Depuis 2013, ton label sort peu de disques. Problème économique ? Tu vois comment l’avenir de Martyr Of Pop ?
Je pense que la raison pour laquelle tu penses que nous avons sorti peu de disque réside dans l’idée que nous n’avons que sorti, April March, Purple Submarine Orchestra Pelelope et Leatherman/Jacques Duvall. Mais il y’a eu ensuite pas mal de co-réalisations avec le label Lion Productions aux USA avec Jay Alanski, La confiserie magique (une compil de french bubblegum, sunshine pop et popsike), Guy Skornirk, Rotomagus (les proto Stooges selon Julian Cope). Sans oublier mon « Rouen Drreams » lui aussi réalisé en collaboration avec Lion productions(www.lionproductions.org). Il y’a pas mal de rééditions prévues en collaboration avec Lion dont Dominique Blanc Francard et le « Wandatta » de Lio jamais sorti en vinyle. Ainsi que pas mal de projets. En ce qui concerne Martyrs of Pop, en solo on va repartir de plus belle après une période de stand by avec Ian Chippett, mes projets et pas mal de surprises. 

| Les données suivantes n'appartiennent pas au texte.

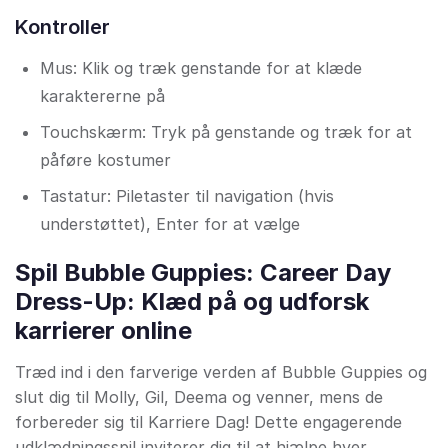
Kontroller
Mus: Klik og træk genstande for at klæde
karaktererne på
Touchskærm: Tryk på genstande og træk for at
påføre kostumer
Tastatur: Piletaster til navigation (hvis
understøttet), Enter for at vælge
Spil Bubble Guppies: Career Day
Dress-Up: Klæd på og udforsk
karrierer online
Træd ind i den farverige verden af Bubble Guppies og
slut dig til Molly, Gil, Deema og venner, mens de
forbereder sig til Karriere Dag! Dette engagerende
udklædningsspil inviterer dig til at hjælpe hver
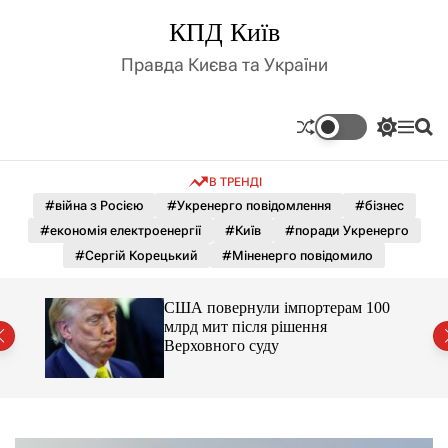
П
КПД Київ
е
р
Правда Києва та України
е
й
т
П
М
П
и
е
е
о
д
р
н
ш
В ТРЕНДІ
е
ю
у
о
м
к
#війна з Росією
#Укренерго повідомлення
#бізнес
в
и
м
#економія електроенергії
#Київ
#поради Укренерго
к
і
а
#Сергій Корецький
#Міненерго повідомило
ч
с
к
т
о
к
США повернули імпортерам 100
у
л
сі
млрд мит після рішення
ь
Верховного суду
о
р
о
в
о
г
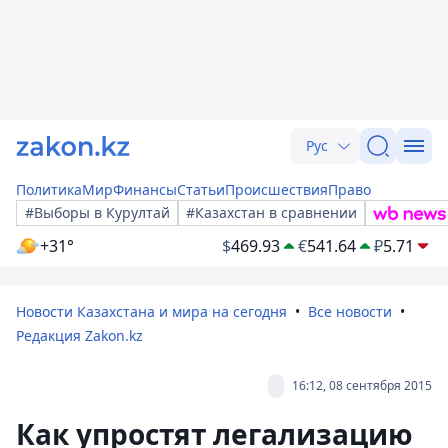
Рус
Политика
Мир
Финансы
Статьи
Происшествия
Право
#Выборы в Курултай
#Казахстан в сравнении
+31°
$
469.93
€
541.64
₽
5.71
Новости Казахстана и мира на сегодня
Все новости
Редакция Zakon.kz
16:12, 08 сентября 2015
Как упростят легализацию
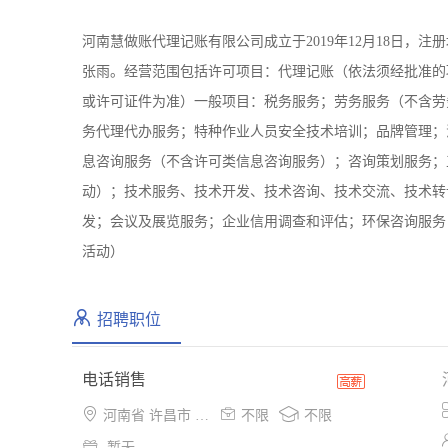
河南慧做账代理记账有限公司成立于2019年12月18日，注
张雨。经营范围包括许可项目：代理记账（依法须经批准的
或许可证件为准）一般项目：税务服务；劳务服务（不含劳
务代理代办服务；特种作业人员安全技术培训；品牌管理；
息咨询服务（不含许可类信息咨询服务）；咨询策划服务；
动）；技术服务、技术开发、技术咨询、技术交流、技术转
发；会议及展览服务；企业信用调查和评估；环保咨询服务
活动）
招聘职位
电话销售



河南省 许昌市 东城区
不限
不限

暂无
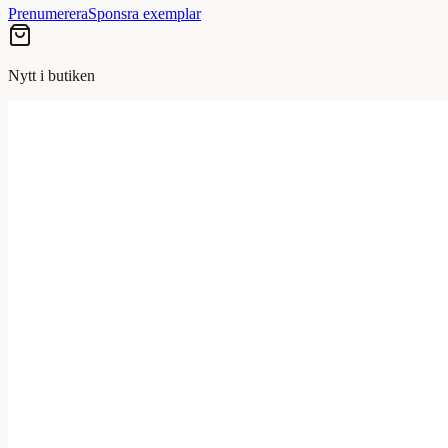
Prenumerera
Sponsra exemplar
Nytt i butiken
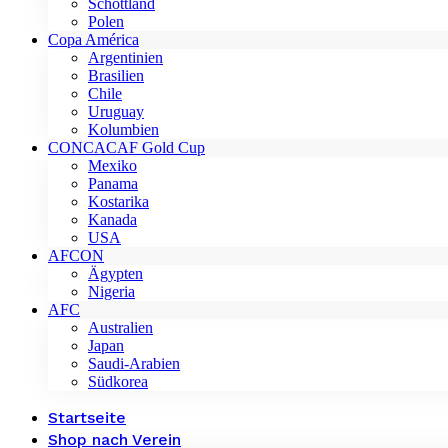
Schottland
Polen
Copa América
Argentinien
Brasilien
Chile
Uruguay
Kolumbien
CONCACAF Gold Cup
Mexiko
Panama
Kostarika
Kanada
USA
AFCON
Ägypten
Nigeria
AFC
Australien
Japan
Saudi-Arabien
Südkorea
Startseite
Shop nach Verein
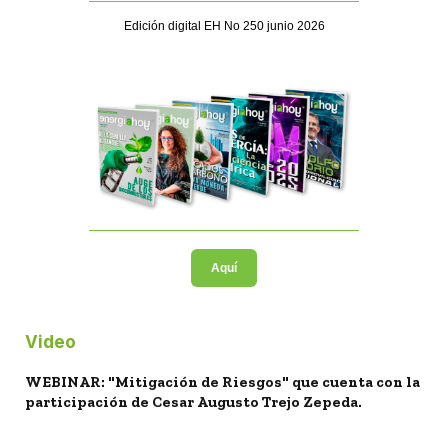
Edición digital EH No 250 junio 2026
Aquí
Video
WEBINAR: "Mitigación de Riesgos" que cuenta con la
participación de Cesar Augusto Trejo Zepeda.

En 2019, tu publies Rouen Dreams, ton premier album solo. Là aussi il y a de nombreux invités de luxe (Helena Noguerra, Kevin Coral, Olivier Collet, Misawa Masanori, Sean O’Hagan, April March, Alexander Farm, Don Fleming) . Tu peux nous présenter ce concept album, ce « un voyage intérieur. Une sorte de plongée initiatique qui nous parle de Hollywood vu des yeux d’un français », ce qui a traversé ta tête pour l’imaginer et le choix des invités ? L’album a pris forme sur une durée de combien de temps ?
L’album a mis pas mal de temps à sortir (au moins 7 ans) entre les premiers enregistrements et le pressage des disques. À l’instar de Martyrs Of Pop j’étais dans une période où j’avais décidé de me concentrer sur l’écriture d’ouvrages (sur Tricatel, Les Ovnis de la pop ou encore les Beach Boys) sans oublier les collaborations pour diverses publications. Comme je te l’ai indiqué précédemment, j’aime être traversé par des idées, des sentiments, des rêves et des sensations afin de vouloir mettre à produire un concept. En pensant que l’histoire personnelle est reliée à un inconscient collectif cher à Jung. Hollywood qu’on le veuille ou non a façonné une partie de notre imaginaire collectif. Comme si nos esprits avaient été programmé depuis l’enfance. Aujourd’hui on pourrait dire qu’Hollywood s’incarne dans les plateformes de streaming vidéos et les réseaux sociaux. Le choix des invités s’est fait selon une logique affective et non euclidienne comme il se doit (lire le "Mondes des Non-A" de Van Vogt pour en savoir d’avantage).


Cela va faire un an que l’album est sorti. Quel a été l’accueil tant public que professionnel ? Tu as fait des concerts pour jouer les morceaux sur scène ? Une suite de prévu à cet album ?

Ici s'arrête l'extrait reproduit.